→ **About this task**:
Every line holding the word "Dije" should be copied from the material.

→ **Task input**:

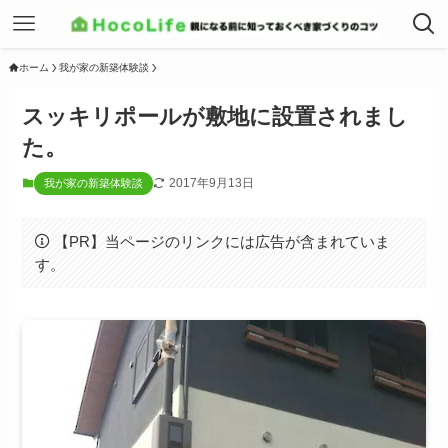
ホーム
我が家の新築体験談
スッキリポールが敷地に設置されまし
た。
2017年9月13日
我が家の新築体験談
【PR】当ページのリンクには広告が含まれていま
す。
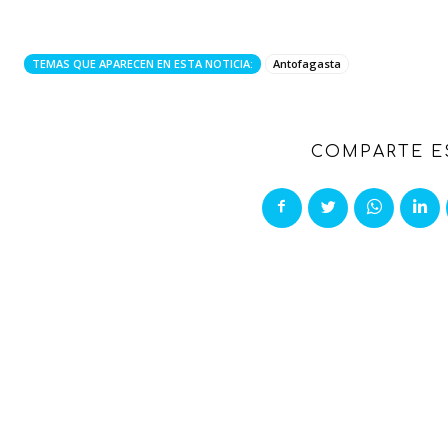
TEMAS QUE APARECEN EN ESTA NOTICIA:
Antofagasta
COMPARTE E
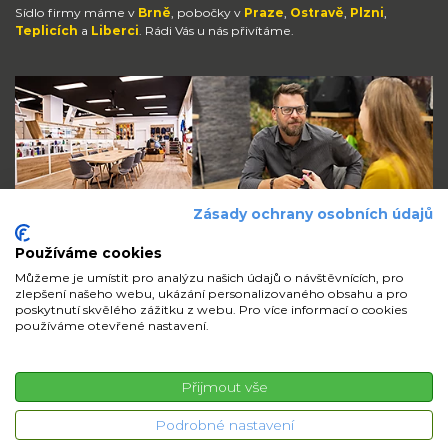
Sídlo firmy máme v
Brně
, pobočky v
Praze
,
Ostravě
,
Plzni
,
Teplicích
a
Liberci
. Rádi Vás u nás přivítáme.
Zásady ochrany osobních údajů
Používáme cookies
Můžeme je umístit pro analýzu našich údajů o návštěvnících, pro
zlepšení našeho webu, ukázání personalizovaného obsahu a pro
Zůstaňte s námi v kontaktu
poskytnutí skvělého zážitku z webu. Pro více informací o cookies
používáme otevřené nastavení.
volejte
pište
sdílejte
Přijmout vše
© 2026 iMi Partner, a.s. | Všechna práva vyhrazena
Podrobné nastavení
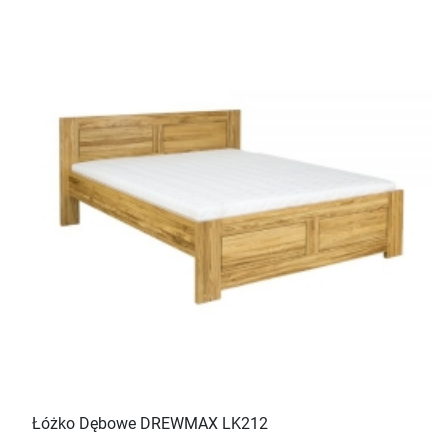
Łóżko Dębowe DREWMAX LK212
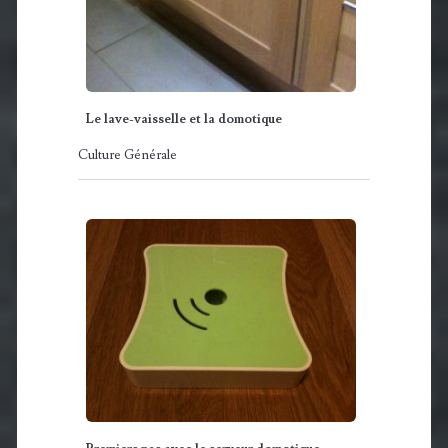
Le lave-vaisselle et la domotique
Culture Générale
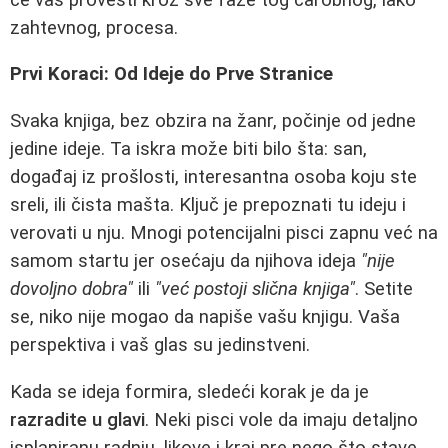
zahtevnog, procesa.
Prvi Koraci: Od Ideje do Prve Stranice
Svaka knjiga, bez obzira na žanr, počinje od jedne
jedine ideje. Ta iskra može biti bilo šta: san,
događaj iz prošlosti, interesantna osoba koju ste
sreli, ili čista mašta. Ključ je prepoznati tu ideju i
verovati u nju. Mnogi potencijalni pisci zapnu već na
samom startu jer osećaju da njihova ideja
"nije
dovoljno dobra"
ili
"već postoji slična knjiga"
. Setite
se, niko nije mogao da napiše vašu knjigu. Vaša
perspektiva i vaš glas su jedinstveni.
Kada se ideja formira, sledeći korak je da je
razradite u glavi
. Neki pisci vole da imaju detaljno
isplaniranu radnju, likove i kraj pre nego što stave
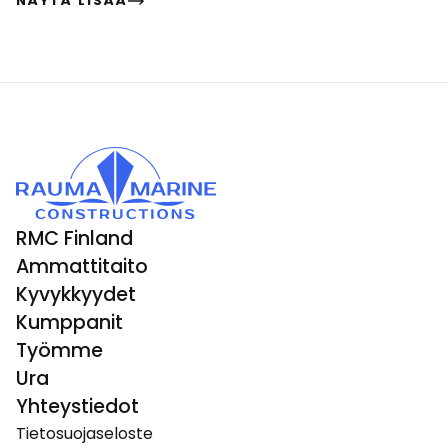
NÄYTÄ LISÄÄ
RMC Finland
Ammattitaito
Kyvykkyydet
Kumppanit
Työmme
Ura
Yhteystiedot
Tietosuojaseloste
* * *
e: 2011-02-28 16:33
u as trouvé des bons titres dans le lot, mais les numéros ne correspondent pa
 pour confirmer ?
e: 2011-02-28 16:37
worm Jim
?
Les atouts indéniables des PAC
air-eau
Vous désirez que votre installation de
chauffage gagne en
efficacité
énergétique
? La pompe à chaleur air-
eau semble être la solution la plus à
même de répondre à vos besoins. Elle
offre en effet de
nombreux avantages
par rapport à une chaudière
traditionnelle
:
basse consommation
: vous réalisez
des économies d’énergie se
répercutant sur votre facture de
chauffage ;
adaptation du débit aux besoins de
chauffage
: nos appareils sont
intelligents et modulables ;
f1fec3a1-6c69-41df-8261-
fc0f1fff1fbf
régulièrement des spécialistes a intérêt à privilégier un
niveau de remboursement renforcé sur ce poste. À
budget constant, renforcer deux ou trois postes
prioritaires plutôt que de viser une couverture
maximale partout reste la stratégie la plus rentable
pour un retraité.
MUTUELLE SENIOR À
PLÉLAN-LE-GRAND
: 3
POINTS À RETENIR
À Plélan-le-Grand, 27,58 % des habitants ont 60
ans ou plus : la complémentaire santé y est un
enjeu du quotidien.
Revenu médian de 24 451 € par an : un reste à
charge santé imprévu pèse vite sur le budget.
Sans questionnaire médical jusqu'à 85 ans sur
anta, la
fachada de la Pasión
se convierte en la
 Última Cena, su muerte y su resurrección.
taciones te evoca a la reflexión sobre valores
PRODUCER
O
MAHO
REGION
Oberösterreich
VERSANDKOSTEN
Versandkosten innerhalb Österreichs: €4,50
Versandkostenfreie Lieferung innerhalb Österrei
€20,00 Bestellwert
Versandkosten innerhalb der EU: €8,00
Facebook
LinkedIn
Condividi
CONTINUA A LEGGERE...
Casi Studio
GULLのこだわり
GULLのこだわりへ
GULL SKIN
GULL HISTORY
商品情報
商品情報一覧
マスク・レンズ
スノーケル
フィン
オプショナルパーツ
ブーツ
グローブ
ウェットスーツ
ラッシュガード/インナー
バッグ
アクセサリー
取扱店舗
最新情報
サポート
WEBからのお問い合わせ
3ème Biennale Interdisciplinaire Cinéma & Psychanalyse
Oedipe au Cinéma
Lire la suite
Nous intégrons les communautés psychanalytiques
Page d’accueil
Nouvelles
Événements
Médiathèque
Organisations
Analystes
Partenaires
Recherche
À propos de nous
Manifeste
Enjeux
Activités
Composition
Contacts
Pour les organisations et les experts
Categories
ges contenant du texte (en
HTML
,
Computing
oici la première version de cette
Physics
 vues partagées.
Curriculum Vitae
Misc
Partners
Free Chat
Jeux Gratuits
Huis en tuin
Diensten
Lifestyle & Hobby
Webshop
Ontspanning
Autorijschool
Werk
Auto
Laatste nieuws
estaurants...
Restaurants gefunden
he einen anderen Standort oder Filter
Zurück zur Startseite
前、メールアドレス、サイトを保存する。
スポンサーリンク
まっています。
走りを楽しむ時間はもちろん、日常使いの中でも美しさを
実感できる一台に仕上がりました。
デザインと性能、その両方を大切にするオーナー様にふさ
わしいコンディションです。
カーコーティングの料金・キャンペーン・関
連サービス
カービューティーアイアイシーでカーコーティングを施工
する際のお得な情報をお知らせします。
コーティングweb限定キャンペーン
---
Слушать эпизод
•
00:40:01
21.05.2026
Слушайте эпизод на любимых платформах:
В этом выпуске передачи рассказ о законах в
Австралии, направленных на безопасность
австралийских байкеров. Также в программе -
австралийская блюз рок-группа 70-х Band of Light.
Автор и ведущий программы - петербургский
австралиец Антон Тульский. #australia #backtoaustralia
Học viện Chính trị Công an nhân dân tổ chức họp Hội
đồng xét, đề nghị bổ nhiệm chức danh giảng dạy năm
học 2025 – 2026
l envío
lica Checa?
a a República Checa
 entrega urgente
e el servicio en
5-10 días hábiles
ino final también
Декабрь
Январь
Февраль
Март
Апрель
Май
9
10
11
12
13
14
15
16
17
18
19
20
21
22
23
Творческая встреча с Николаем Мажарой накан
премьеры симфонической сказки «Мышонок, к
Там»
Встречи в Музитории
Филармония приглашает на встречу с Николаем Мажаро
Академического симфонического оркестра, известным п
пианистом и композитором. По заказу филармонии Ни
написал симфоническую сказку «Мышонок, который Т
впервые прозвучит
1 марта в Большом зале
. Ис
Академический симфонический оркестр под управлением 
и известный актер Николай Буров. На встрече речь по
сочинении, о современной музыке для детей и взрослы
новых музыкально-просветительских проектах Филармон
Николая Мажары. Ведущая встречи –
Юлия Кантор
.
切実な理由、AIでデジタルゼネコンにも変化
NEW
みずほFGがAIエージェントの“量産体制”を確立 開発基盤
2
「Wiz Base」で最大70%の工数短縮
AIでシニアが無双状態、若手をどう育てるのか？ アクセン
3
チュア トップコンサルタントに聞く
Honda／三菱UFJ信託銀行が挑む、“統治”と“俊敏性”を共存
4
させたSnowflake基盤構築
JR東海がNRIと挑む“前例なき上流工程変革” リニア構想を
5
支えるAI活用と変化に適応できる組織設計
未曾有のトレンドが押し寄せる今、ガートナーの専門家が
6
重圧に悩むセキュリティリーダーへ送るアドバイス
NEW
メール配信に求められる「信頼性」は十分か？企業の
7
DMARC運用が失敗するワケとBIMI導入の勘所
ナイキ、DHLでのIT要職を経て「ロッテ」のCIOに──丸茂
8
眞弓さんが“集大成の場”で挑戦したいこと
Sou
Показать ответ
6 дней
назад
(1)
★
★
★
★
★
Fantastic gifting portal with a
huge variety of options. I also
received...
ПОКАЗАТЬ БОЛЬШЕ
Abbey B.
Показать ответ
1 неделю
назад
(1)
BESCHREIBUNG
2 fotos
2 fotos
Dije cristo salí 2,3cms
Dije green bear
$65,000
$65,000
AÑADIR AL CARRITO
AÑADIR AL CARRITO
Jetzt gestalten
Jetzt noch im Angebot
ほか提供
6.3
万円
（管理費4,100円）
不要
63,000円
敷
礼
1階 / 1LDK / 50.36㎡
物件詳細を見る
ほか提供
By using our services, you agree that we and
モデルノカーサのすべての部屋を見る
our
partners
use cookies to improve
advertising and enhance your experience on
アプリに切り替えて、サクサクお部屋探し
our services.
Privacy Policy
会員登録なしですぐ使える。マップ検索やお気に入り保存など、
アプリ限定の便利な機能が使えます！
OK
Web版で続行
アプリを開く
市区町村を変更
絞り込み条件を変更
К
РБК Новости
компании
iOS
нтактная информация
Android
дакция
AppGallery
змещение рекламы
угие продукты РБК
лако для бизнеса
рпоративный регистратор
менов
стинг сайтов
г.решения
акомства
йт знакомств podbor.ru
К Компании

→ **Answer for the task**:
Dije cristo salí 2,3cms
Dije green bear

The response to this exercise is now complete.